CPU caching scemes...

sao123

Lifer
May 27, 2002
12,650
203
106
I was reading a little bit about about inclusive & exclusive caching on cpu, but which is better?
It seems that (if i understood) inclusive cache may be a little faster for L1 misses that hit in L2 or L3.
But it seems that exclusive, gives you more maximum effective cache.
Plus what is the best replacement algorithms for each.

But i fail to understand the associativity and blocking vs non-blocking concepts.
 

Lynx516

Senior member
Apr 20, 2003
272
0
0
Exclusive is more cache efficent (as you dont have the L1 cache repeated in the L2 cache) However to make the cache exclusive uses up alot of transistors and transistors = money. So basically it is a trade off bettween the hit you get if you hvae the effective reduction of cache due to the overlap and how much it will cost you to make it exclusive.
 

CTho9305

Elite Member
Jul 26, 2000
9,214
1
81
I don't think there is a clear-cut answer to whether inclusive or exlusive cache is better. If there was, you wouldn't see Athlons one way and Pentiums the other. Both types of caches usually use LRU (or pseudo LRU, since LRU for many-way-associative caches is not feasible).

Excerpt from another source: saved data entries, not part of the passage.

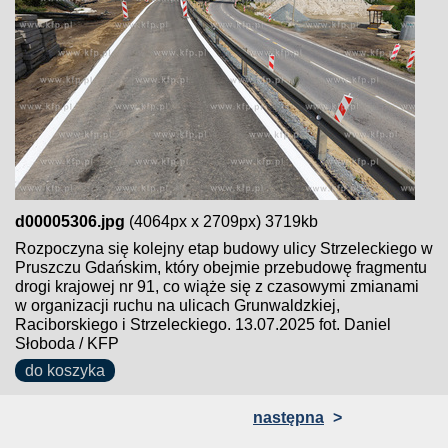
d00005306.jpg
(4064px x 2709px) 3719kb
Rozpoczyna się kolejny etap budowy ulicy Strzeleckiego w
Pruszczu Gdańskim, który obejmie przebudowę fragmentu
drogi krajowej nr 91, co wiąże się z czasowymi zmianami
w organizacji ruchu na ulicach Grunwaldzkiej,
Raciborskiego i Strzeleckiego. 13.07.2025 fot. Daniel
Słoboda / KFP
do koszyka
następna
>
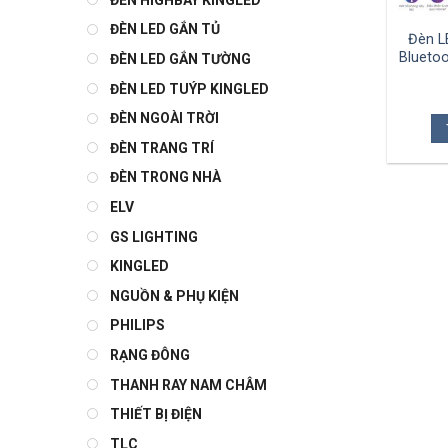
ĐÈN LED GẮN TỦ
Đèn L
Blueto
ĐÈN LED GẮN TƯỜNG
ĐÈN LED TUÝP KINGLED
ĐÈN NGOÀI TRỜI
ĐÈN TRANG TRÍ
ĐÈN TRONG NHÀ
ELV
GS LIGHTING
KINGLED
NGUỒN & PHỤ KIỆN
PHILIPS
RẠNG ĐÔNG
THANH RAY NAM CHÂM
THIẾT BỊ ĐIỆN
TLC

A blocking cache can only service one request at a time. If you ask it for word at location x, you have to wait for it to give you back the data before you can do anything else. A non-blocking cache allows you to continue executing instructions while you're waiting for x. I don't know if calling the cache blocking or non-blocking makes sense - as far as I can tell, the cache is the same, but the CPU core is different. An out-of-order computer might encounter code like:
lw r2, r3 ;read memory[r2] into r3
add r4, r0, r0 ; r4 = 0
add r4, r5, r6 ; r4 = r5+r6
add r4, r7, r8 ; r4 = r5+r6+r7+r8
sub r4, r4, r2 ; r4 = r5+r6+r7+r8-r2
In a blocking design, once we hit the "lw", we can't do anything else until the data comes back. On a modern CPU with 3 cycle L1, you're stuck for 3 cycles. In a non-blocking design, the CPU can keep going until it hits something that depends on that load (the sub instrction), so since there are 3 instructions in between, if you had only one pipeline, you would experience no extra delay - the memory load would appear to be instantaneous.

It's even worse for stores - a load often occurs soon before its data is needed, so with 3-way superscalar machines, you might not have 9 instructions before a dependent one to keep you busy for 3 cycles, but with a store, you're rarely dependent on it. A blocking cache stops you at every store, while a non-blocking cache would effectively make stores free.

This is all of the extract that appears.